小脑疾病可能导致小脑认知情感综合征(CCAS)。旨在筛查CCAS的CCAS量表已在英文版本中得到验证(Hoche,《大脑》141:248 - 270,2018年),并已改编为其他语言版本。
在此,德国版CCAS量表(Thieme,《神经研究实践》2:39,2020年)在209例小脑疾病患者和232名健康对照中进行了验证。针对年龄、教育程度和性别影响,制定了结果参数[测试项目未通过数(范围:1 - 10)和原始总分(范围:0 - 120)]的校正公式。评估了诊断准确性和可靠性。
校正公式提高了对照中的选择性,减少了假阳性(未通过项目:40%;总分:13%,而原始方法Hoche(《大脑》141:248 - 270,2018年)为67%),同时保持了中等敏感性(未通过项目:69%;总分:48%,而原始方法Hoche(《大脑》141:248 - 270,2018年)为87%)。
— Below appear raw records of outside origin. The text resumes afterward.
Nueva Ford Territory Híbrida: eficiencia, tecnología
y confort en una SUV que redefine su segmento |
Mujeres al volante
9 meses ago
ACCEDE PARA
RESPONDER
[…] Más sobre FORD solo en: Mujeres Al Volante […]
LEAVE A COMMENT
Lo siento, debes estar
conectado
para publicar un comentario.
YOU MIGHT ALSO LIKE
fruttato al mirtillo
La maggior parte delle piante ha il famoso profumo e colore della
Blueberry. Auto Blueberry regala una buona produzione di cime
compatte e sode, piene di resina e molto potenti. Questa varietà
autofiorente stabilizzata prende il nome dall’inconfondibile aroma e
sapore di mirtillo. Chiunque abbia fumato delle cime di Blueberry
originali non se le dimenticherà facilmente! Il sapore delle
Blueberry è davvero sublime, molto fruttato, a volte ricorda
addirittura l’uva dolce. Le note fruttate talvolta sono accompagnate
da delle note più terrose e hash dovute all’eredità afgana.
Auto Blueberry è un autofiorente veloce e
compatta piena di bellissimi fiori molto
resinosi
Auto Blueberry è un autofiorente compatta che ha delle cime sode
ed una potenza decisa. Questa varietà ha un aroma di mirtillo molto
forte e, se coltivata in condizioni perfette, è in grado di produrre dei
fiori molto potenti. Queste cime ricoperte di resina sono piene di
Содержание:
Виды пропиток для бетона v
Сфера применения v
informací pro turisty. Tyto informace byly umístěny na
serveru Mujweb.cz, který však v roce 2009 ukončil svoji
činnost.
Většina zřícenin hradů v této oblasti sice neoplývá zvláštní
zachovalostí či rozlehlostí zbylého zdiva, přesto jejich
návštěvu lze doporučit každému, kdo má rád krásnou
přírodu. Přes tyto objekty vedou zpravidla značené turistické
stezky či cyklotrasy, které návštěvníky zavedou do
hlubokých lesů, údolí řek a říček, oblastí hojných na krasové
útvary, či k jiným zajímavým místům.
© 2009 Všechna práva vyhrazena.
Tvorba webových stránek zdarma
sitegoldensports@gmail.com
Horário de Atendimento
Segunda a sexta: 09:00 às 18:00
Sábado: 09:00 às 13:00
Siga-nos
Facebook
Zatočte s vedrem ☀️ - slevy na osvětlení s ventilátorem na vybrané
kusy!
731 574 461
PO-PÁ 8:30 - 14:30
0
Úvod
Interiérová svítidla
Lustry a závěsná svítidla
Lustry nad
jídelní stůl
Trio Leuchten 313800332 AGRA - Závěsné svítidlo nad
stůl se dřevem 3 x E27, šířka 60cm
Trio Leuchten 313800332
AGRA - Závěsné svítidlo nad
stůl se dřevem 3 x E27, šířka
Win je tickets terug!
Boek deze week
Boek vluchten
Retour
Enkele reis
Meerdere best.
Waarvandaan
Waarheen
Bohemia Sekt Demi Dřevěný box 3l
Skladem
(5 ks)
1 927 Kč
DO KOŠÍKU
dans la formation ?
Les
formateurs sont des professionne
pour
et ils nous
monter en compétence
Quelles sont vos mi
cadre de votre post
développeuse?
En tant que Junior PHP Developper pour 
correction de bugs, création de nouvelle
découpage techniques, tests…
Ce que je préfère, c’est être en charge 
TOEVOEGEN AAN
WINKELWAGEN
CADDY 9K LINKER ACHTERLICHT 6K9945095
词语流畅性测试在患者和对照之间的区分效果最佳,而其他项目则不然。内部一致性(α = 0.71)可接受。去除词语流畅性测试会使其变差。重测和评分者间信度较高[组内相关系数(ICC):0.77 - 0.95]。然而,这些ICC在患者中产生了较大的最小可检测变化(MDC;2.2 - 2.4个未通过项目,9.5 - 11.4个原始得分点),限制了CCAS量表在随访检查中的应用。
校正公式提高了CCAS量表的诊断准确性,特别是对于原始总分。因此,我们建议使用校正后的原始总分进行评估,而不是最初Hoche(《大脑》141:248 - 270,2018年)提出的未校正的未通过项目数。然而,一些测试项目在患者和对照之间的区分效果不佳,且MDC较大。这凸显了需要更精细的CCAS评估工具来评估疾病进展或治疗结果。